Germline variant classification
Two gene sets were evaluated, namely 26 established cancer susceptibility genes (APC, ATM, BARD1, BMPR1A, BRCA1, BRCA2, BRIP1, CDK4, CDKN2A, CDH1, CHEK2, EPCAM, NBN, NF1, MLH1, MSH2, MSH6, MUTYH, PALB2, PMS2, PTEN, RAD51C, RAD51D, SMAD4, STK11, and TP53) included in the Myriad myRisk Hereditary Cancer Test4, and 692 genes associated with cancer predisposition and DNA repair reported in previous studies17,18,19,20 (Supplemental Data S1). Germline variants were considered pathogenic if they met the following criteria [(1) + (2) + (3) or (1) + (2) + (4) or (1) + (2) + (5)]: (1) global minor allele frequency (MAF) < 0.05 in ExAC46 and/or Tohoku Medical Megabank Organization47; (2) variant allele frequency (VAF) ≥30% and ≤70%; (3) null variants (nonsense, frameshift indel, and splice-site variants) and missense variants classified as “pathogenic” or “likely pathogenic” in ClinVar48 (https://www.ncbi.nlm.nih.gov/clinvar/); (4) high-impact LoF variants such as stop-gain, stop-loss, start-loss, frameshift, splice acceptor gain or loss, and splice donor gain or loss defined by SnpEff v4.349; and (5) splice variants with a delta score >0.5 annotated by SpliceAI50. Finally, annotations of each variant were reviewed by an expert panel. Pathogenic variants were validated by Sanger Sequencing51.

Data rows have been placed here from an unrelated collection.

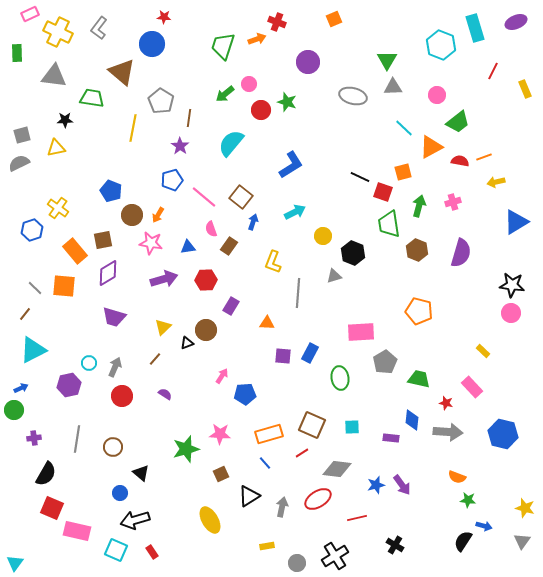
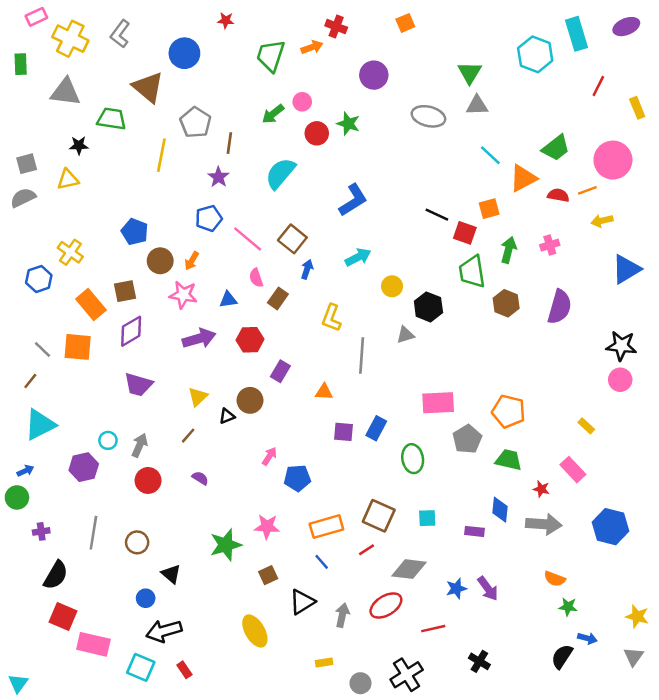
red star: (164, 17) -> (226, 20), moved
pink circle: (437, 95) -> (613, 160), moved, size x1.8
orange pentagon: (419, 311) -> (509, 411), moved

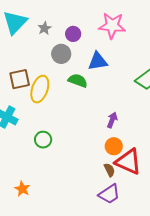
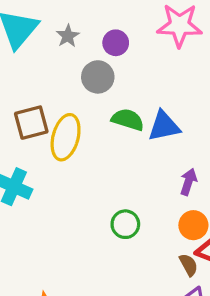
blue triangle: (98, 61) -> (164, 126), moved
green circle: (43, 140) -> (125, 224), moved

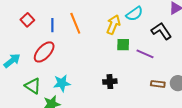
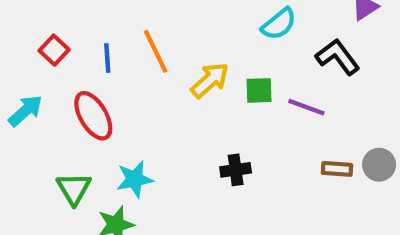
yellow arrow: (113, 25) -> (210, 80), moved, turned 30
red ellipse: (44, 52) -> (93, 116), turned -70
cyan arrow: (12, 61) -> (25, 111), moved
green triangle: (33, 86) -> (74, 189), turned 30

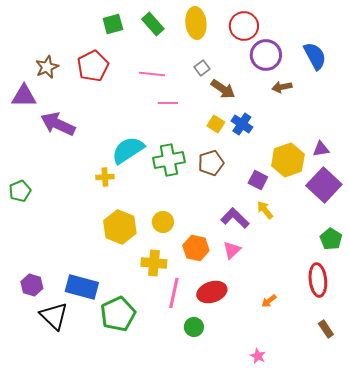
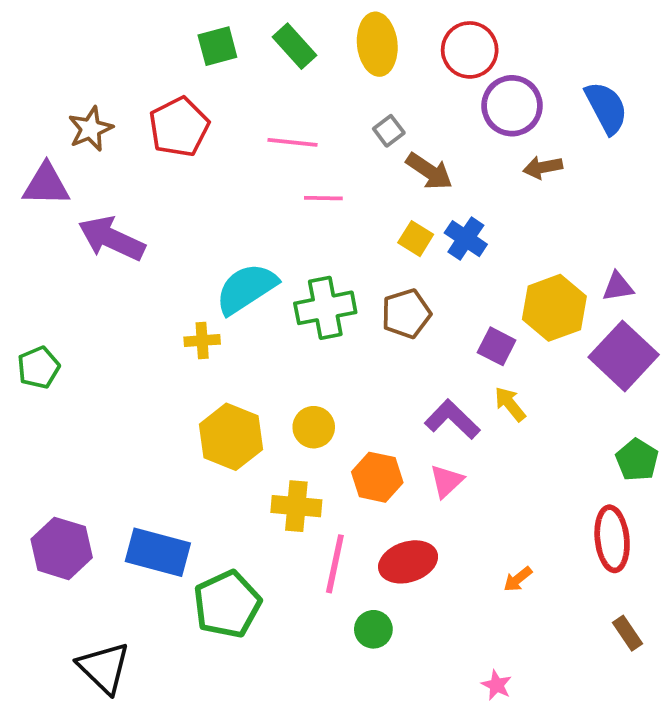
purple hexagon: (32, 285) -> (62, 548), size x1.4
black triangle: (54, 316) -> (104, 668), moved

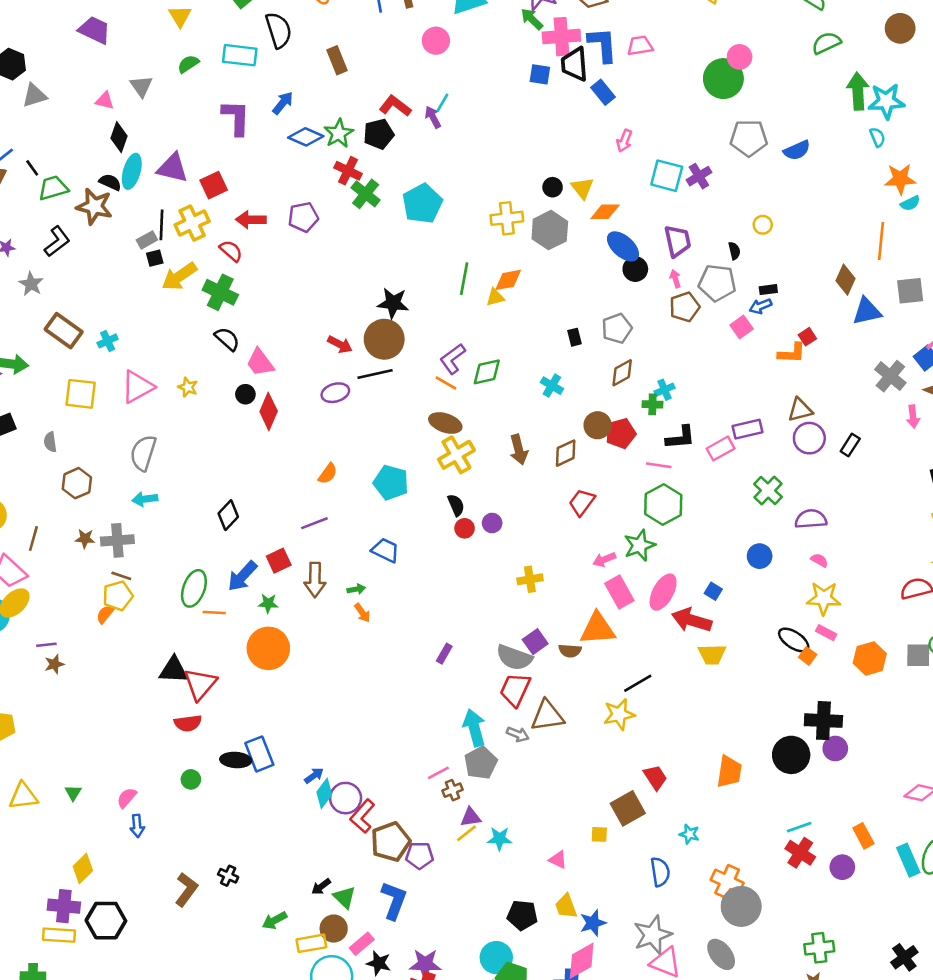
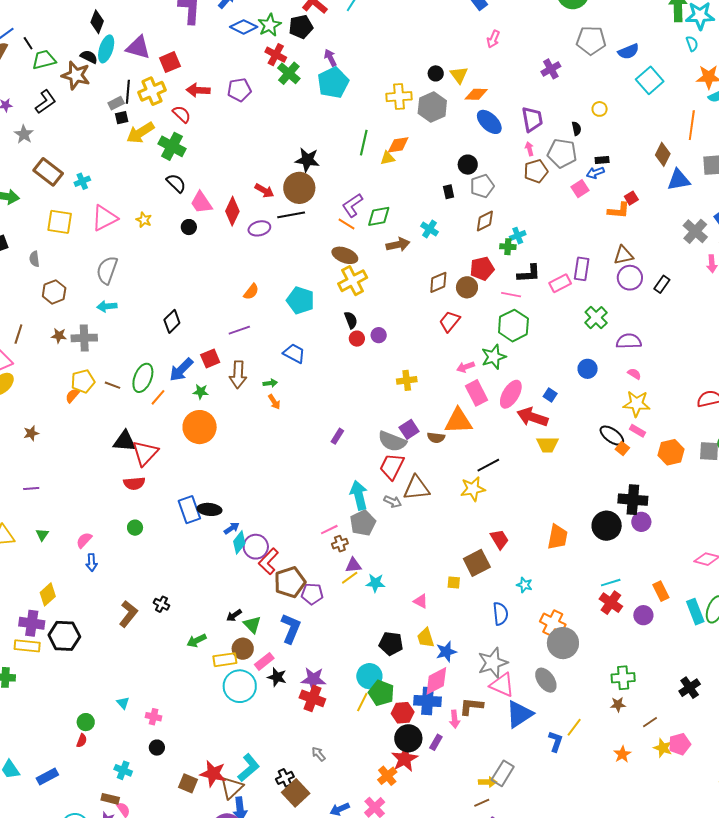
purple arrow: (433, 117) -> (330, 58), moved
cyan square: (667, 176) -> (650, 80), moved, turned 32
black circle: (635, 269) -> (468, 165), moved
red diamond: (269, 411) -> (232, 211), moved
brown circle: (598, 425) -> (467, 287), moved
purple rectangle: (747, 429) -> (582, 269), turned -70
brown arrow: (519, 450) -> (398, 245), moved, turned -90
brown line: (121, 576) -> (112, 385), moved
orange line: (214, 612) -> (158, 397), turned -54
purple line: (46, 645) -> (31, 489), moved
black ellipse: (236, 760) -> (209, 509), moved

Selection of candidate susceptibility genes and risk variants in young-onset breast cancers
Candidate risk variants were selected according to the following criteria: (1) variants classified as pathogenic according to the criteria listed above; (2) variants detected in ≥5 cases; and (3) variants with odds ratio (OR) ≥1.5 and P value < 0.05 against NCBN female controls. The selected candidate risk variants in the all-generation breast cancer cohort were further genotyped using TaqMan SNP Genotyping Assays.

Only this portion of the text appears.